Search: We will do some ad-hoc yanking ourselves, getting used to a Google-meets-StumbleUpon world where collaborative filtering of role and context helps relevance go up, and there are simple yet powerful heuristic tools because we can tag things and vote on them for future reference. Again from storage within and without.

Fulfilment: There’ll be a bunch of things where we need to discover what’s out there by syndication, search and learning. Refine what we discover to a set of things we’re interested in. Check out captive and brokered and otherwise made-accessible inventory. Discover price and select item. Provide shipping instructions or logistical information. Identify our right and authority to exchange value. Exchange that value via card or account or wampum. Be fulfilled.

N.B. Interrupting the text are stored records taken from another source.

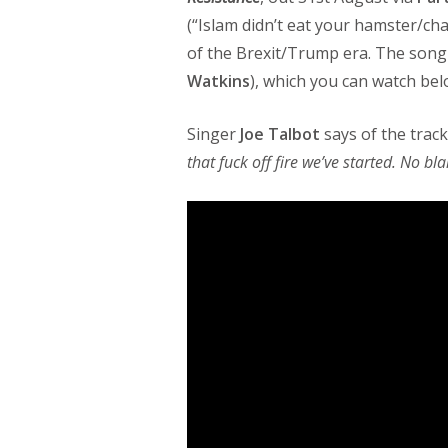
(“Islam didn’t eat your hamster/cha
of the Brexit/Trump era. The song
Watkins
), which you can watch bel
Singer
Joe Talbot
says of the track:
that fuck off fire we’ve started. No b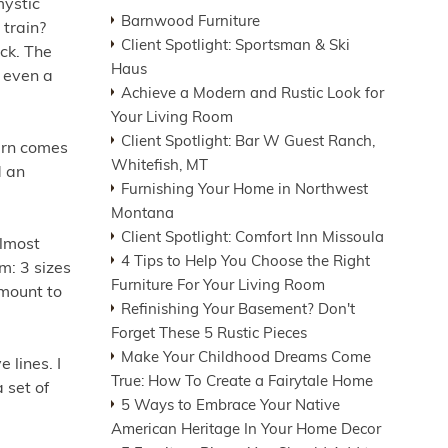
mystic
Barnwood Furniture
 train?
Client Spotlight: Sportsman & Ski
ck. The
Haus
 even a
Achieve a Modern and Rustic Look for
Your Living Room
Client Spotlight: Bar W Guest Ranch,
tern comes
Whitefish, MT
d an
Furnishing Your Home in Northwest
Montana
Client Spotlight: Comfort Inn Missoula
almost
4 Tips to Help You Choose the Right
om: 3 sizes
Furniture For Your Living Room
 mount to
Refinishing Your Basement? Don't
Forget These 5 Rustic Pieces
Make Your Childhood Dreams Come
 lines. I
True: How To Create a Fairytale Home
 set of
5 Ways to Embrace Your Native
American Heritage In Your Home Decor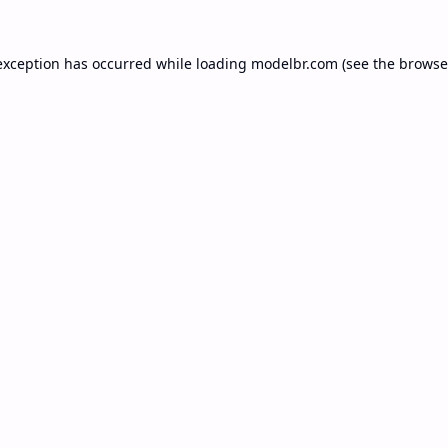
exception has occurred while loading
modelbr.com
(see the
browse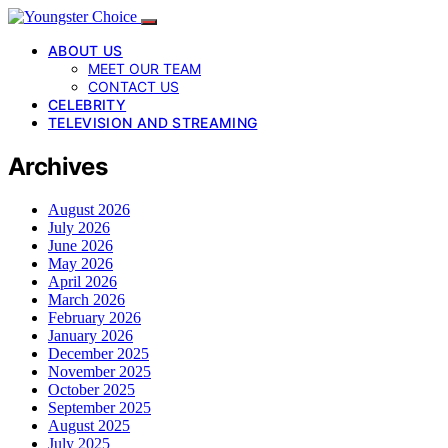
ABOUT US
MEET OUR TEAM
CONTACT US
CELEBRITY
TELEVISION AND STREAMING
Archives
August 2026
July 2026
June 2026
May 2026
April 2026
March 2026
February 2026
January 2026
December 2025
November 2025
October 2025
September 2025
August 2025
July 2025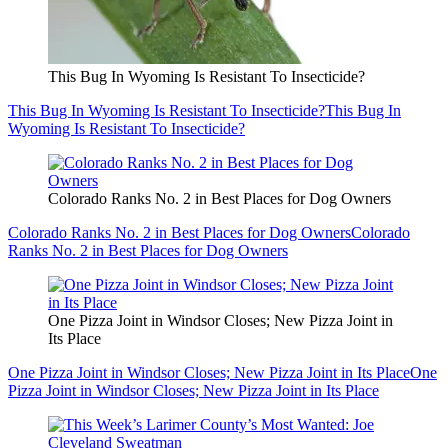
This Bug In Wyoming Is Resistant To Insecticide?
This Bug In Wyoming Is Resistant To Insecticide?
This Bug In
Wyoming Is Resistant To Insecticide?
Colorado Ranks No. 2 in Best Places for Dog Owners
Colorado Ranks No. 2 in Best Places for Dog Owners
Colorado
Ranks No. 2 in Best Places for Dog Owners
One Pizza Joint in Windsor Closes; New Pizza Joint in
Its Place
One Pizza Joint in Windsor Closes; New Pizza Joint in Its Place
One
Pizza Joint in Windsor Closes; New Pizza Joint in Its Place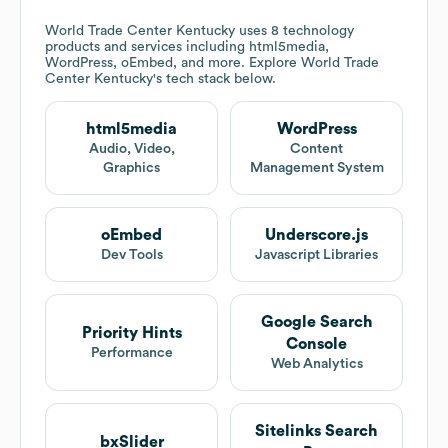
World Trade Center Kentucky
uses 8 technology
products and services including html5media,
WordPress, oEmbed, and more. Explore
World Trade
Center Kentucky
's tech stack below.
html5media
WordPress
Audio, Video,
Content
Graphics
Management System
oEmbed
Underscore.js
Dev Tools
Javascript Libraries
Google Search
Priority Hints
Console
Performance
Web Analytics
Sitelinks Search
bxSlider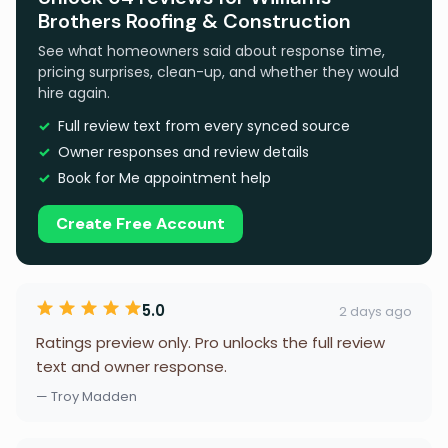
Brothers Roofing & Construction
See what homeowners said about response time,
pricing surprises, clean-up, and whether they would
hire again.
Full review text from every synced source
Owner responses and review details
Book for Me appointment help
Create Free Account
5.0
2 days ago
Ratings preview only. Pro unlocks the full review
text and owner response.
— Troy Madden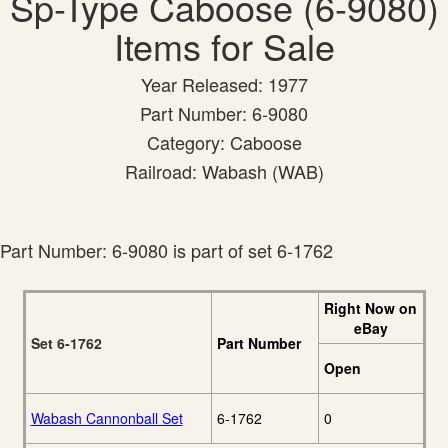
Sp-Type Caboose (6-9080)
Items for Sale
Year Released: 1977
Part Number: 6-9080
Category: Caboose
Railroad: Wabash (WAB)
Part Number: 6-9080 is part of set 6-1762
Right Now on
eBay
Set 6-1762
Part Number
Open
Wabash Cannonball Set
6-1762
0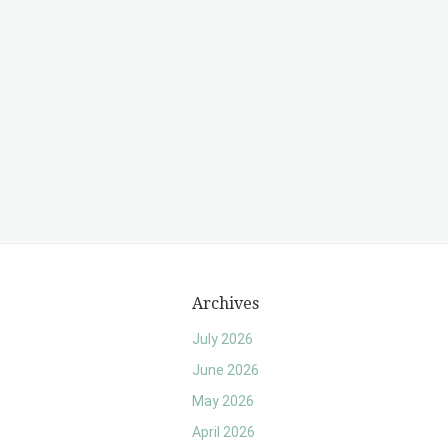
Archives
July 2026
June 2026
May 2026
April 2026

Flights, hotels, stocks, consultants, books, music, food. All fulfilled.

Conversation: Another bunch of things gluing all this together. Voice. Video. E-mail (though it will decay into pretend-snail-mail and die, I hope). Blogs and wikis. IM. Texting. Whatever. Ways of discovering, co-creating and enriching the value in information. Information that you need to fulfil things you have to do.

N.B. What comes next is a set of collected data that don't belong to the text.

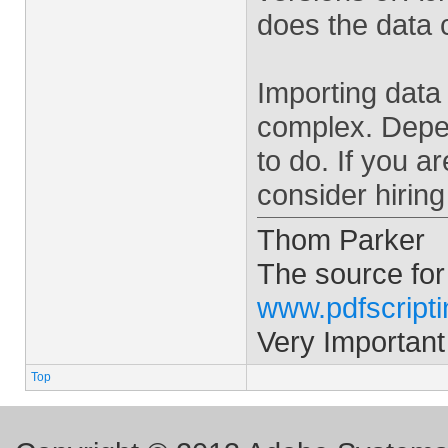
does the data
Importing data 
complex. Depen
to do. If you 
consider hiring
Thom Parker
The source for
www.pdfscript
Very Important
Top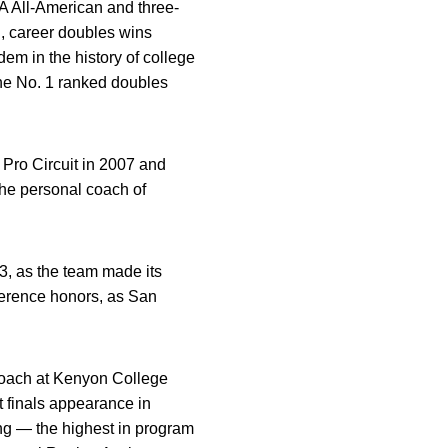
A All-American and three-
d, career doubles wins
em in the history of college
the No. 1 ranked doubles
Pro Circuit in 2007 and
 the personal coach of
3, as the team made its
ference honors, as San
 coach at Kenyon College
t finals appearance in
ing — the highest in program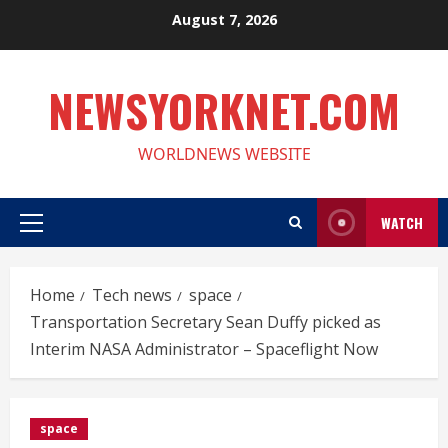
Skip
August 7, 2026
to
content
NEWSYORKNET.COM
WORLDNEWS WEBSITE
WATCH
Primary
Menu
Home
Tech news
space
Transportation Secretary Sean Duffy picked as
Interim NASA Administrator – Spaceflight Now
space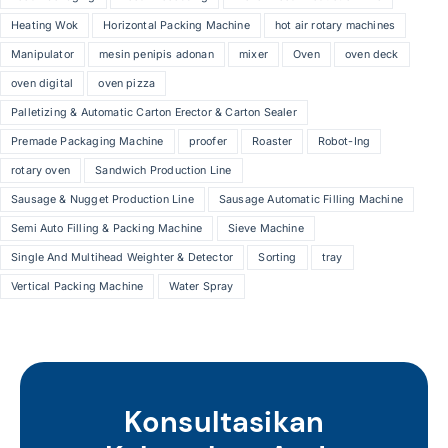
Heating Wok
Horizontal Packing Machine
hot air rotary machines
Manipulator
mesin penipis adonan
mixer
Oven
oven deck
oven digital
oven pizza
Palletizing & Automatic Carton Erector & Carton Sealer
Premade Packaging Machine
proofer
Roaster
Robot-Ing
rotary oven
Sandwich Production Line
Sausage & Nugget Production Line
Sausage Automatic Filling Machine
Semi Auto Filling & Packing Machine
Sieve Machine
Single And Multihead Weighter & Detector
Sorting
tray
Vertical Packing Machine
Water Spray
Konsultasikan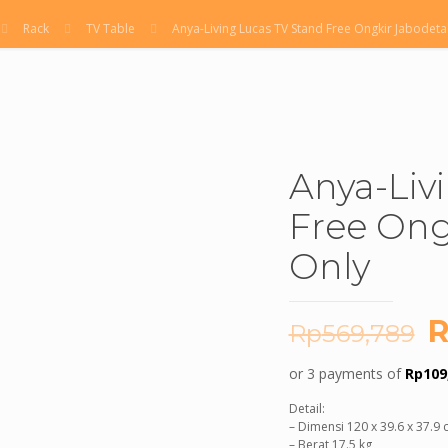
Rack
TV Table
Anya-Living Lucas TV Stand Free Ongkir Jabodet
Anya-Liv
Free Ong
Only
O
R
Rp
569,789
p
or 3 payments of
Rp
109
w
Detail:
R
– Dimensi 120 x 39.6 x 37.9
– Berat 17.5 kg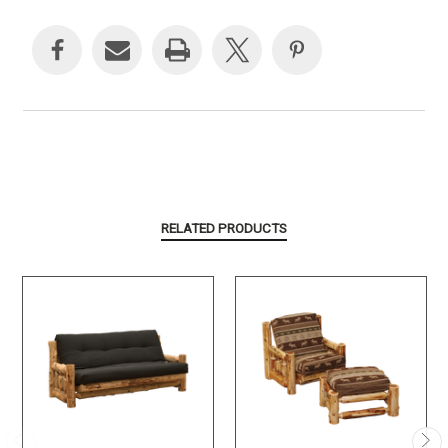
Current
Stock:
RELATED PRODUCTS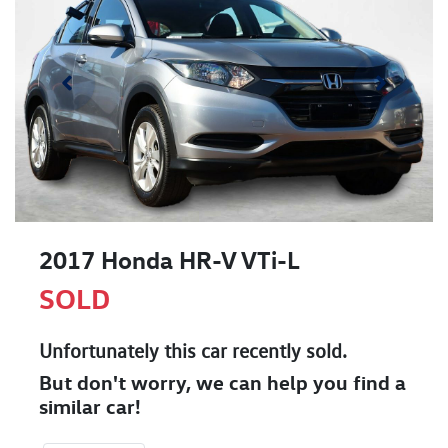
2017 Honda HR-V VTi-L
SOLD
Unfortunately this
car
recently sold.
But don't worry, we can help you find a
similar
car
!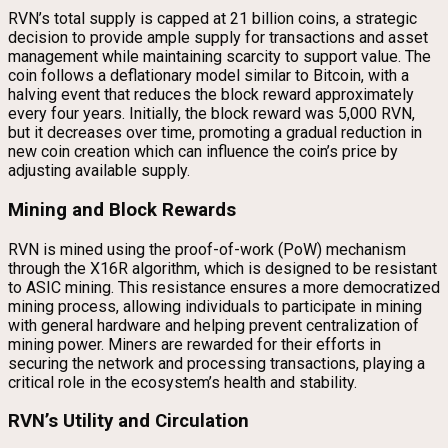
RVN’s total supply is capped at 21 billion coins, a strategic
decision to provide ample supply for transactions and asset
management while maintaining scarcity to support value. The
coin follows a deflationary model similar to Bitcoin, with a
halving event that reduces the block reward approximately
every four years. Initially, the block reward was 5,000 RVN,
but it decreases over time, promoting a gradual reduction in
new coin creation which can influence the coin’s price by
adjusting available supply.
Mining and Block Rewards
RVN is mined using the proof-of-work (PoW) mechanism
through the X16R algorithm, which is designed to be resistant
to ASIC mining. This resistance ensures a more democratized
mining process, allowing individuals to participate in mining
with general hardware and helping prevent centralization of
mining power. Miners are rewarded for their efforts in
securing the network and processing transactions, playing a
critical role in the ecosystem’s health and stability.
RVN’s Utility and Circulation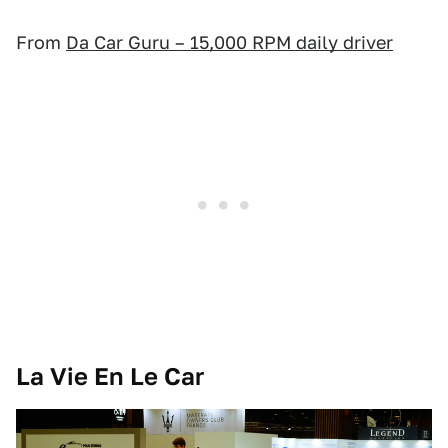
From
Da Car Guru – 15,000 RPM daily driver
La Vie En Le Car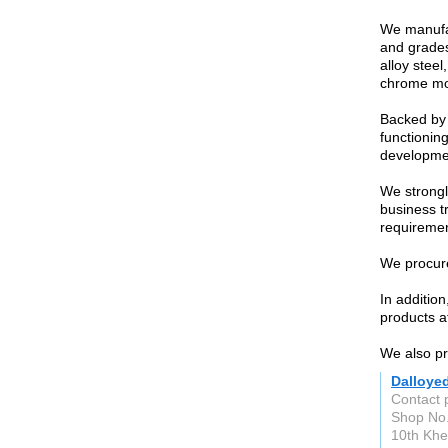
We manufac
and grades
alloy steel
chrome mol
Backed by 
functioning
developme
We strongl
business t
requiremen
We procure
In additio
products at
We also pro
Dalloye
Contact 
Shop No.
10th Khe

None of this will work if the information we need to get pushed to us or get pulled down by us is hidden behind walled gardens. Walls made of weird DRM constructs like Region codes on DVDs. Walls that hold our information and make it harder for us to rip it and mash it and make something useful out of it.

And DRM is a cater-cousin of identity and authentication and permissioning. All blessed by the grand panjandrums of information security, or escapees from the Y2K-marries-Basle-II-and-then-leaves-her-for-Sarbanes-Oxley-while-no-one’s-watching zoo.

But there’s good stuff too. NAND RAM may make our boot-up times easier. Consumer boradband wireless may well be reality soon, and the 20-year threat of telephony becoming software is finally happening. Opensource keeps redrawing the lines for the desktop and for core productivity tools. Apple goes Intel. It’s a good time.

I want to be able to come in to work. Get instant karma at my desk, with whatever passes for a desktop and whatever passes for a connect. Don’t care. Identify myself with whichever two factors are in vogue that day, provided they leave my cells intact and my privacy unflustered.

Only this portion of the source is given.